Smita Y. Bakhai, MD, clinical associate professor of medicine and director of the internal medicine-preventive medicine residency program, says Head is “highly reliable and has an excellent work ethic.”
“Nathali is extremely proactive and is able to identify issues early and address them immediately,” she says.
The internal medicine residency program is the largest training program at the Jacobs School, notes Michael J. Aronica, MD, clinical associate professor of medicine and director of the residency program, and Alysia V. Kwiatkowski, DO, assistant professor of medicine and senior associate program director.
“She has a keen understanding of our complex and evolving curricular structure and constantly seeks to enhance her own knowledge, showing commitment to personal development,” they note.
“Nathali has excellent written and verbal communication skills and her messages are clear, deliberate and well thought out. She manages and updates our program website, which requires attention to detail. Nathali’s organizational skills are superior and she exhibits the highest integrity and is always fair.”
Ellen Dubie, training program administrator for the internal medicine and pediatrics residency program, says this past year highlighted many of Head’s remarkable attributes.
“In the midst of a pandemic, with two young children at home, she managed two residency programs with more than 117 residents with an interim program director, implemented and coordinated virtual interviews, and prepared for two ACGME site visits without skipping a beat.”
“Nathali is smart, compassionate, and always willing to lend an ear,” Dubie says. “She is my go-to for just about everything residency-related and someone that I try to emulate.”
Renee Reynolds, MD, clinical assistant professor of neurosurgery and director of the neurosurgery residency program, says Schram “is the steam behind the engine for our program development and compliance.”
Among Schram’s many skills, the most impressive is her problem solving, she says.
“It was most notable during this past interview season when needing to transition to a virtual platform. Jennifer successfully executed two virtual sessions using a new platform (RezRate) which she learned quickly,” Reynolds notes.
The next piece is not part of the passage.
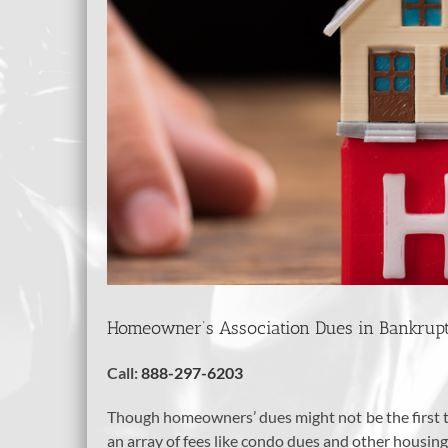
Homeowner’s Association Dues in Bankrup
Call:
888-297-6203
Though homeowners’ dues might not be the first th
an array of fees like condo dues and other housing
“Our interview process was so seamless we had feedback from multiple applicants that it was the most well executed they had participated in, playing a large role in us accomplishing one of our most successful match seasons to date, securing our three residents within our top five ranking positions,” she adds.
Jaims Lim, MD, a trainee in the neurosurgery residency program, says Schram was a fierce advocate for creating a new resident workspace that was “comfortable, spacious and in a well-supported environment.”
“She always makes sure we are taken care of, even making sure that her office is always stocked with snacks to make sure that we are never hungry or skipping meals given that we are busy as neurosurgical residents,” he notes.
The GME Awards of Excellence were presented Sept. 21 during the Graduation Medical Education Committee meeting. Roseanne C. Berger, MD, senior associate dean for graduate medical education, presided over the meeting.
The Office of Graduate Medical Education presents the awards to one program director and one administrator each year.